Des phrases de Sébastien Berlendis, nous retiendrons d’abord la simplicité. L’auteur ne s’embarrasse pas de longues circonvolutions, de digressions ampoulées et indigestes. Au contraire : tout est dit simplement, avec une pointe de minimalisme qui invite le lecteur directement au cœur du récit. Or, cette économie du mot permet la naissance dans ce court récit (70 pages) d’un sentiment d’appartenir au lieu, de faire corps avec l’histoire. L’auteur vient de la photographie et de fait, son écriture emprunte à celle-ci : le détail est présent, les scènes naissent puis disparaissent comme au sein d’un ouvrage de Lartigue ou d’un Plossu amoureux (Almeria ou Rome). Il y a aussi quelque chose de cinématographique dans L’autre Pays, les personnages principaux et secondaires évoluant à travers un décor de carte postale, une réalité qui s’échappe parfois vers la magie, les chapitres se succédant pareil aux plans d’un film qui serait ce séjour estival.

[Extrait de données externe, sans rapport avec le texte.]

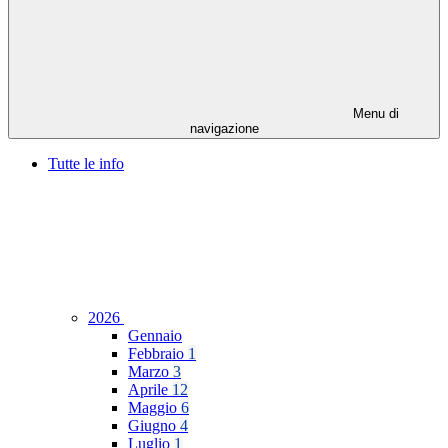
Menu di
navigazione
Tutte le info
2026
Gennaio
Febbraio
1
Marzo
3
Aprile
12
Maggio
6
Giugno
4
Luglio
1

Parce que les textes sont comme ça : le concret cède peu à peu sa place à quelque chose qui oscille entre rêve et souvenir, fragments de mémoire et preuves tangibles de ce qui a été.
Il est intéressant d’ailleurs de constater que cet autre pays revient parmi plusieurs de ses ouvrages et qu’à chaque fois les thèmes de l’amour, la mort, le désir, le corps, la chaleur, et une exubérance contenue sont en contrepoints permanents. Est-ce une tentative d’épuisement du sujet ? De la mémoire ? Comme il peut y avoir des motifs photographiques auxquels nous revenons sans cesse ? Il est impossible de le dire. Alors qu’il a fait des détours ailleurs (Berlin et ses Seize lacs et une seule mer, par exemple), Sébastien Berlendis revient à l’Italie dans son dernier ouvrage Lungomare (Actes Sud 2024). Mais au fond qu’importe le lieu, puisque les mots plein de mélancolie viennent nous parler à l’âme.
La beauté ici transcende les jours et les heures, laisse au cœur une douce nostalgie. C’est très certainement ce qui est essentiel et ce qui fait que L’autre pays est à la fois unique et multiple.